O segundo passo é escolher o gênero. Desencorajo livros técnicos ou de ensaios como presente. Não só por não ser, em absoluto, a proposta da ocasião, como você ainda corre o risco de errar feio e chutar a bola para fora do estádio. Posições profissionais podem ser como religião ou política, pise no calo do sujeito e você arranja um inimigo em dois tempos. Considero um bom romance policial a sua melhor chance de acertar. Ficção com ritmo de thriller, personagens marcantes, leitura fácil e dinâmica, costuma agradar Gregos e Troianos.

Para melhorar suas chances de sucesso, passe longe dos livros-calhamaço, de 400 páginas para cima. A chance de espantar o leitor amador é grande. Tampouco aposte em livros que façam parte de uma série.
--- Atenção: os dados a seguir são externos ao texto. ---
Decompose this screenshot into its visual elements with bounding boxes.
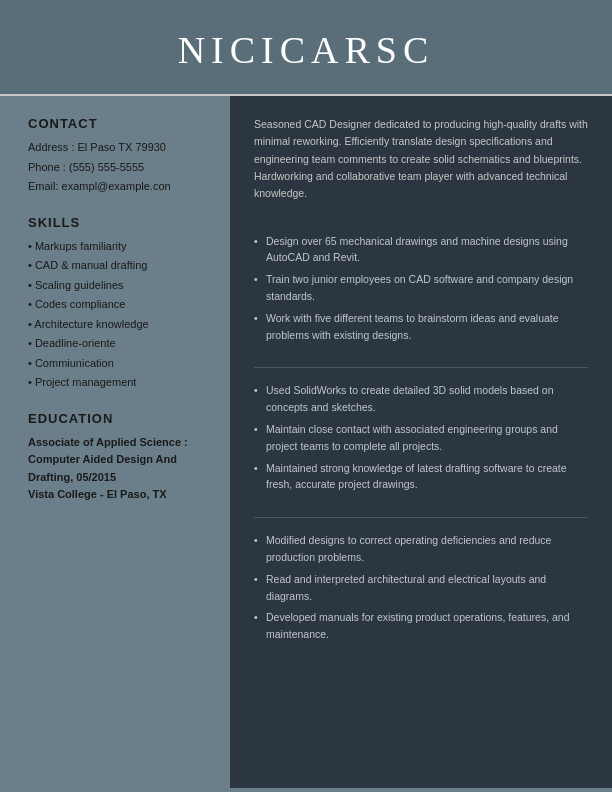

Nestes casos, ou bem o presenteado é um fã e já tem toda a coleção ou você acaba de dar uma fração de presente.

Por último, algumas dicas de lançamentos bacanas para este final de ano:

O seminarista, Rubem Fonseca (Editora Agir)

O mundo, Juan José Millás (Editora Planeta)

O leitor, Bernhard Schlink (Editora Record)

Céu de origamis, Luiz Alfredo Garcia-Roza (Companhia das Letras)

Quem tiver outras sugestões, compartilhe. Nada como um bom boca-a-boca para revelar um ótimo livro.

 

quarta-feira, 4 de novembro de 2009

rapidinha

Hoje é dia da entrega do Prêmio Jabuti 2009. A categoria mais esperada, Livro do Ano, só é anunciada durante a cerimônia, bem no formato Oscar.

Já que o Nobel surpreendeu à Gregos e Troianos, quais são suas apostas para o grande vencedor da noite? Acredite se quiser, acho que vai dar Chico Buarque e seu Leite Derramado. E se for, não será nada merecido.

A ver...

terça-feira, 3 de novembro de 2009

sequências

Você já viu esse filme antes. Tardiamente, descobrimos um escritor muito bacana e, para nossa alegria, ele não escreveu apenas um ótimo livro, mas uma série completa. Acontece que você, felizardo, como só descobriu a série deliciosa muito depois de todo mundo, não precisou ficar roendo as unhas esperando o próximo lançamento - todos os livros já estão devidamente traduzidos, publicados e à venda. Que sorte.


Será?


Além da questão mercadológica - fazer os fãs esperaram pelo próximo livro aumenta as vendas do título atual e todos os produtos correlatos (filmes, e-books, etc) - descobri recententemente que existe um porquê da espera. O intervalo entre um volume e outro não é mera tortura fria e calculista para conosco, leitores. Esse tempo é também o tempo de maturação da história, dos personagens. Quando você encara o segundo ou terceiro volume de uma série, o autor tem o desafio de não apenas manter seu interesse, mas de resgatar tudo aquilo que havia lhe conquistado em primeiro lugar. Isso significa que, não apenas a narrativa pode ficar um tanto repetitiva, já que é preciso recapitular certos aspectos relevantes para o contexto da história, como não teremos tido tempo de ansiar por aquele livro e devorar mais 500 páginas de um mesmo tema.


Se a relação leitor-personagem em muito lembra uma relação amorosa, precisamos, por que não, sentir saudades de um personagem. Assim, o (re)encontro será muito mais bem aproveitado e apreciado.


Recentemente incorri neste erro ao emendar o primeiro e segundo volumes da trilogia Millenium, de Stieg Larsson. Mas agora vou até o fim, porque afinal de contas, não se abandona um relacionamento no primeiro momento de crise.